BEST PRACTICES IN FIVE-AXIS MACHINING FOR THE JOB SHOP

At a recent WESTEC show in Los Angeles, we heard one world leader in aerospace tell us, “In five years or less, our company will do nothing but design and assembly.” As the business model of many major aerospace, automotive and other prime OEMs has evolved, this is becoming a reality in many market segments.
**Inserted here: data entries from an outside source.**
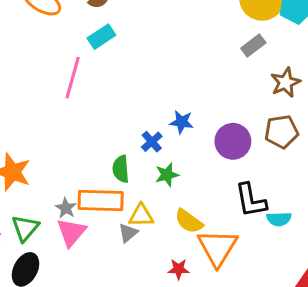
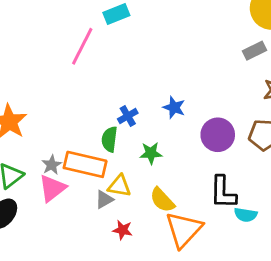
blue cross: (152, 142) -> (128, 116), moved
red star: (179, 269) -> (123, 230), moved

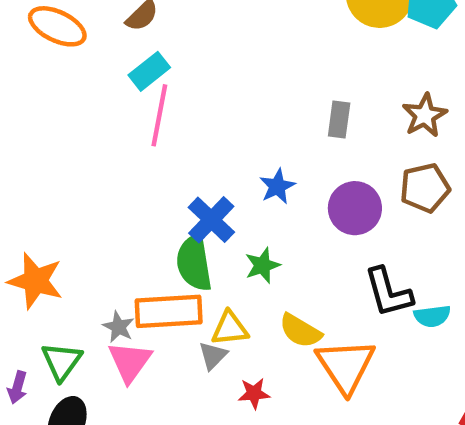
pink line: (82, 46) -> (159, 115), moved
gray rectangle: (254, 51) -> (339, 120), moved, turned -40
blue star: (174, 107) -> (277, 186), turned -30
blue cross: (128, 116) -> (211, 220), size x1.5
green semicircle: (109, 139) -> (194, 263), size x1.4

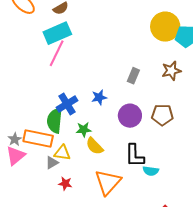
cyan rectangle: (149, 71) -> (57, 33), size x1.5
brown star: (425, 115) -> (171, 71), moved
yellow semicircle: (300, 331) -> (95, 146), moved

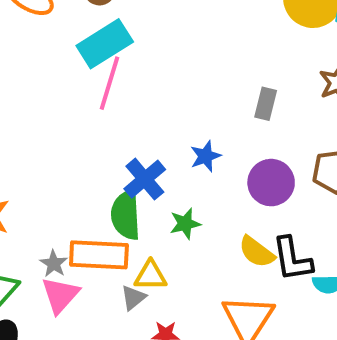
yellow semicircle: (95, 146) -> (257, 252), moved

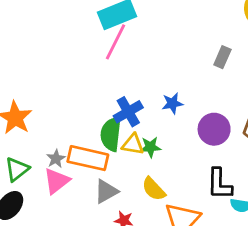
gray rectangle: (266, 104) -> (222, 57), moved
yellow semicircle: (257, 252) -> (154, 189), moved
yellow triangle: (151, 276) -> (133, 144), moved
gray triangle: (133, 298) -> (106, 191), size x1.4

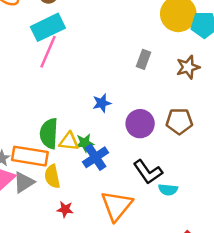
blue cross: (128, 112) -> (96, 157), moved
black L-shape: (219, 184) -> (148, 172), turned -32
yellow semicircle: (154, 189) -> (52, 176), moved, turned 35
gray triangle: (106, 191) -> (24, 182), moved

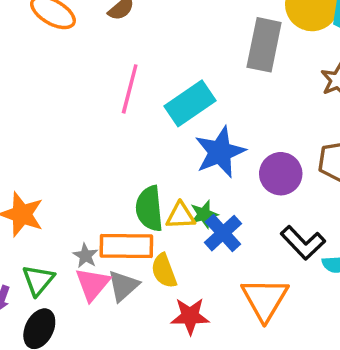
cyan rectangle: (48, 27) -> (190, 103), moved
gray rectangle: (144, 59) -> (264, 45), moved, size x1.8
blue star: (102, 103) -> (220, 152), size x1.8
red star: (65, 209) -> (190, 316), size x1.5

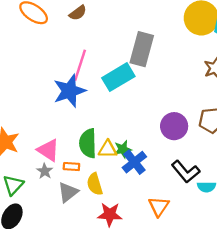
gray rectangle: (264, 45) -> (142, 49), moved
blue star: (220, 152) -> (69, 91), moved
orange rectangle: (126, 246) -> (71, 167), size x0.5
pink triangle: (93, 284) -> (48, 150), moved, turned -40
orange triangle: (265, 299) -> (159, 206), size x0.7

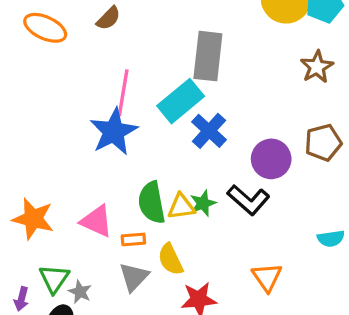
blue cross: (134, 162) -> (209, 131), moved
gray star: (45, 171) -> (80, 292), moved
black L-shape: (186, 172) -> (248, 200), moved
What some shops will see as a nightmare of capital equipment purchasing and leveraging their grandchildren to the bank, others will see as this generation’s opportunity for American ingenuity to once again rise up and win the day.

You’ve seen many opportunities in five-axis machining for your shop — free-form surfaces, advanced mold-making, impeller/blisk production, structural parts for aerospace, medical implants and more jobs have long been options for the job shop. So, you decide to take the plunge and get into this world. The resources are many to help you make that transition. Let’s look at some of the challenges and best practices in five-axis CNC machining.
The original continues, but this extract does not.